2014-09-07 22:38 GMT+02:00 Brent Hilpert <hilpert at cs.ubc.ca>:
I remember that solitary N8885A when reverse-engineering the 9830, and
checking for a 7400 equivalent.
The 7436 seems to be pretty much non-existent. There's an obscure
reference here:
http://www.datasheetarchive.com/dl/Scans-005/Scans-00104143.pdf
The strange thing is there are half-a-dozen 7402s in the machine.
Looking at the specs they may have used the 8885 because it's slightly
faster than the 7402 and it doesn't look like a 74H02 was being made, but
to a cursory examination I don't see where the few nS benefit would be
needed in the circuit.
Oh well .. if you use a 74LS02 or 74S02 at least it's only two pins that
have to be swapped.
Yes.
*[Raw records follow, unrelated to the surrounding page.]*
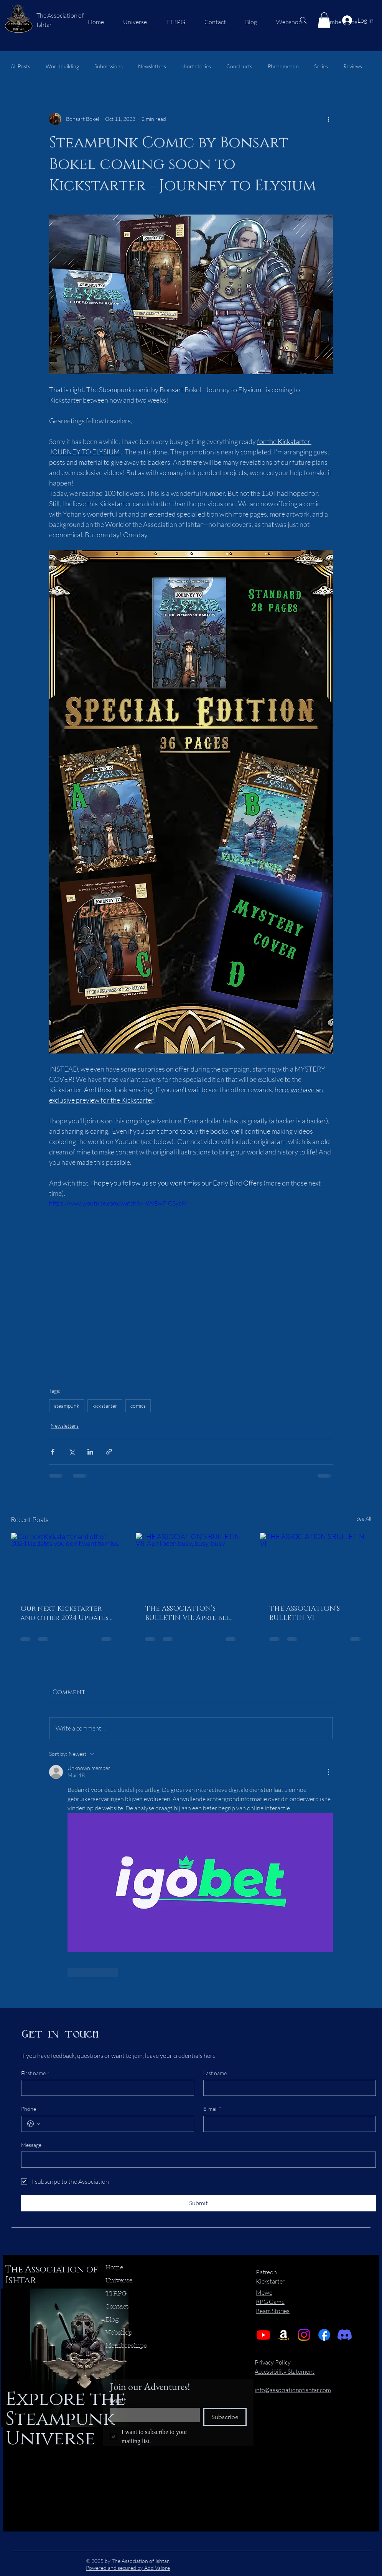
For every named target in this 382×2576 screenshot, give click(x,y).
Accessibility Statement (284, 2371)
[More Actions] (328, 1772)
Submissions (108, 66)
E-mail (212, 2109)
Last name (215, 2073)
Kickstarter (270, 2281)
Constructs (239, 66)
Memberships (126, 2345)
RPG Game (270, 2301)
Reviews (352, 66)
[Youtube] (263, 2335)
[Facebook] (324, 2335)
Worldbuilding (62, 66)
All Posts (20, 66)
I could install a 7402 type chip 180 degrees rotated and just swap
the power
pins, I guess. But I happened to find used N8885 pulls at $0.50
each, so I bought a few. Hope that they are better.
I checked the rest of the boards in the machine. Other than already faulty
ones I found that there are no more than maybe five or six NS chips in it.
Two of them seems to be working and three or four are just standard 74xx
chips. There is one more N8885 chip in the memory section.